体験功夫。。。陳家溝~三人目の老師は「王西安」
その姓を見ても分かるように(陳ではない)、他から陳家溝へとやってきた家族。
拳を習いたくとも彼の姿が見えるやいなや門を閉ざされたり~年下の子供に負けたり。。。
1958年、村を離れて各地で武術指導をしていた陳照丕が陳家溝に戻って、武術学校を開設。
陳姓でなくとも、何歳でも、男女の区別もなく受け入れた。王西安は水を得た魚のように技術を吸収~実戦的な太極拳に重点をおいた指導をしている。
★補足★
「陳照丕(1893~1971)」⇒陳氏太極拳第十代伝人。

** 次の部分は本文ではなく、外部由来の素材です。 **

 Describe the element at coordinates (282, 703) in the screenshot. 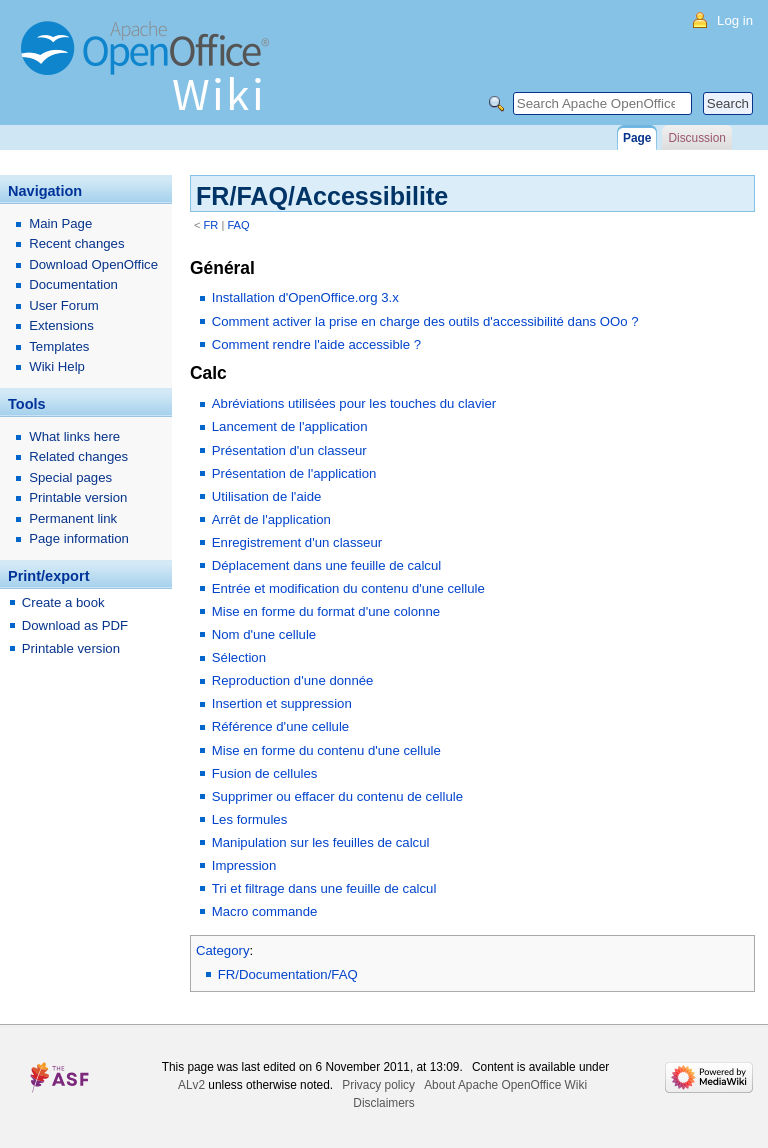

叔父陳発科より学ぶ
1941年、イナゴが大量発生して穀物に多大な被害を与え、その翌年には河南省一帯の大旱魃~等で村民たちの暮らしは逼迫。飢えを凌ぐために草の根や木の皮を食べたり~青壮年たちは村を離れて出稼ぎに行ってしまい、練武者が激減していった。その現状を目の当たりにして、陳家拳の失伝を恐れて帰郷。

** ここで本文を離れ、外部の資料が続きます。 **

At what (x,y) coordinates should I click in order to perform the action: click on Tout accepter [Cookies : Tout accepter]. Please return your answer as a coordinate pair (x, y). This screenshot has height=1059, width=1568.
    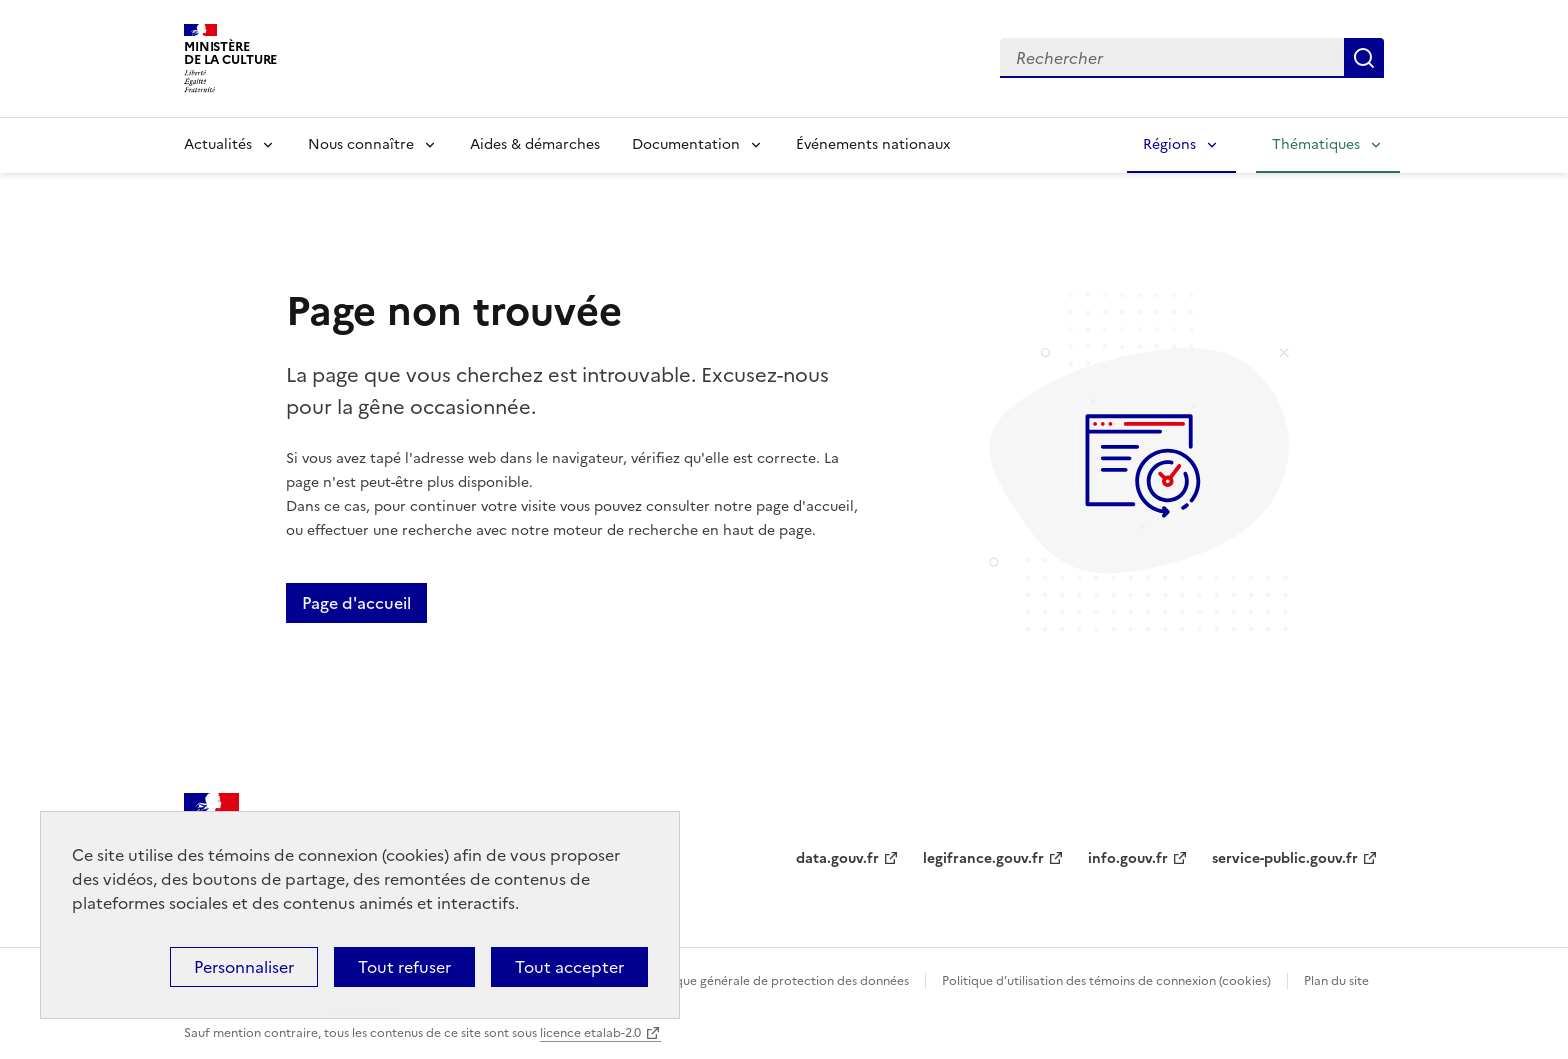     Looking at the image, I should click on (569, 967).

当時の弟子~王西安、朱天才、陳小旺、陳正雷、陳德旺、王天宝など三十人余りが集まった。
1966年。文化大革命時~太極拳は大毒草と称され、陳家の先祖を祀る堂や位牌は破壊された。
74歳になっていた陳照奎は迫害され、共に練拳した者たちは「搞小集団」と批判されて、自由に練習が出来なくなっていた⇒「夜聚明散=夜になると集まって練習、朝には解散」
1967年。陳照奎には四つの罪が問われていた。
第一は地主。第二は国術教官。第三は国民政府で教拳していた時に国民党に加入。第四は旧資産階級による反動組織に加入。

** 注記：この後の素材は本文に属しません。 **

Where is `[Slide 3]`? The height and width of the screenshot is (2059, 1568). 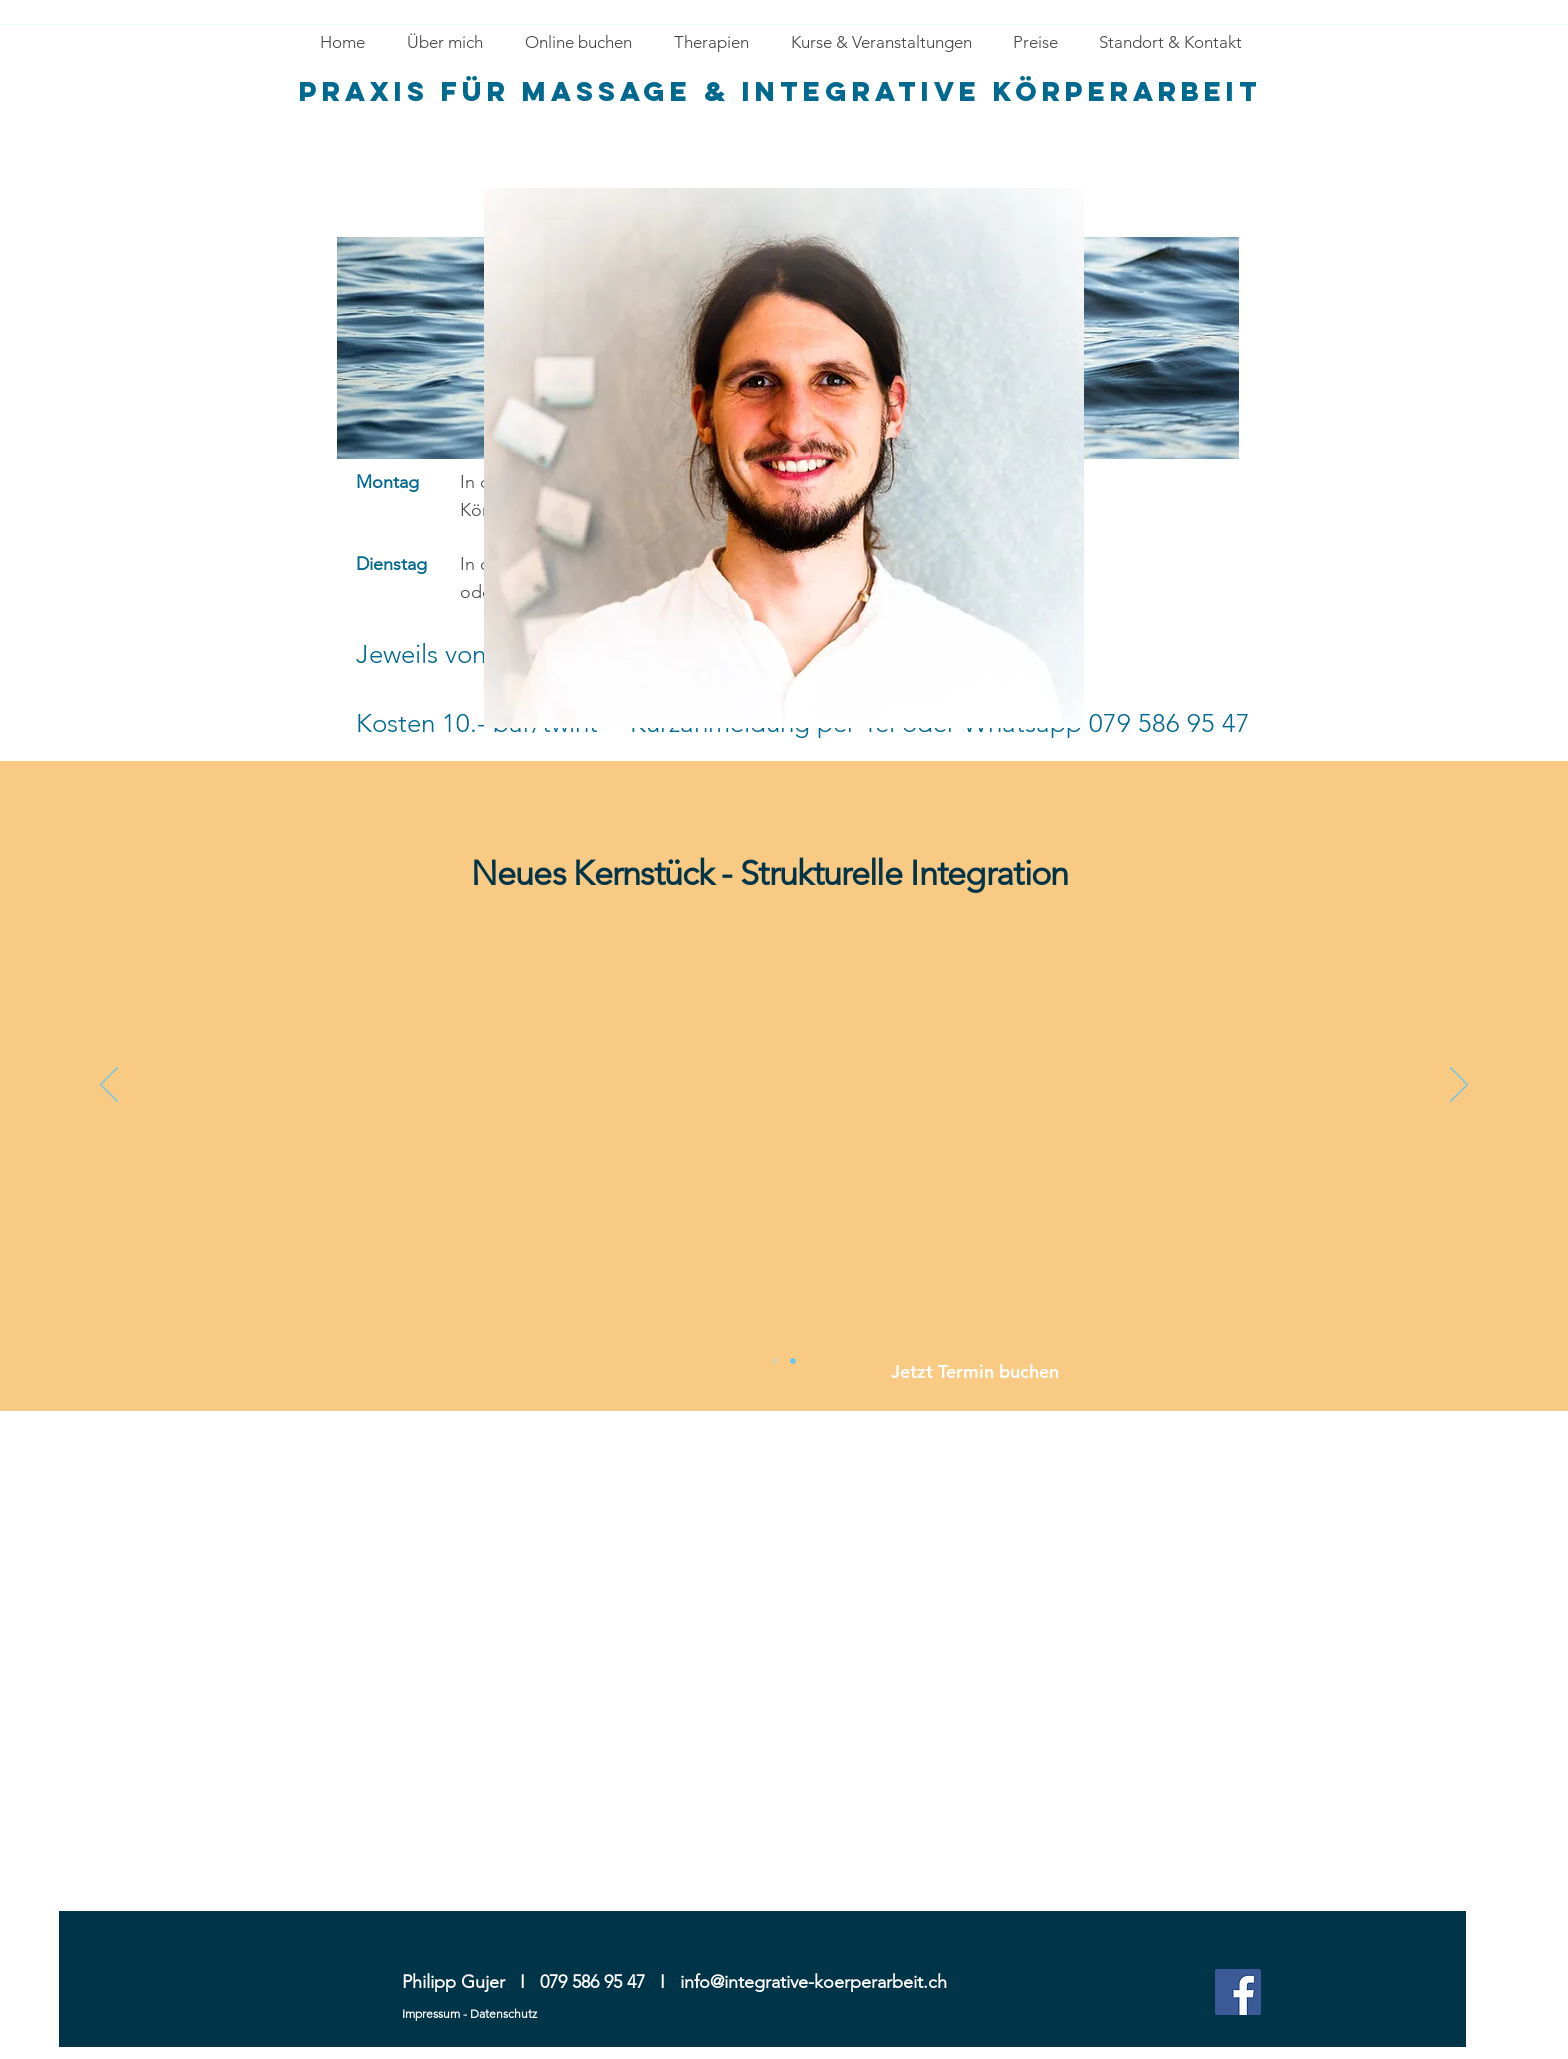 [Slide 3] is located at coordinates (793, 1361).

幾度かの批判に晒され、耐えきれなくなり~1967年初春に井戸に飛び込んで自殺を図る。
水が浅かったために命を落とすことはなく救出されたが、井戸の底に設置されていた竹筒が足に刺さり怪我を負った。
批判対象者の陳照奎を敢えて治療しようとする医者はおらず、陳正雷と陳春雷は家に連れ帰って塩水で傷口を洗ったり、酒で消毒したりしたが~結果は芳しくなく、片足は使えなくなってしまった。
1969年。人民日報に、「体操、球技、ランニング、登山、水泳、太極拳等の運動を行おう」という毛沢東のスローガンが掲載された。
この記事を読むや否や、新聞を握りしめて陳正雷を探し出し~
「小雷、毛主席が太極拳をやってもいいと~練拳は法を犯すことにはならない」
と、村の青少年たちに練拳を禁じる必要がなくなったことを喜び、資料を整理~「理論十三篇」をまとめた。
1972年。12月30日、80歳で逝去。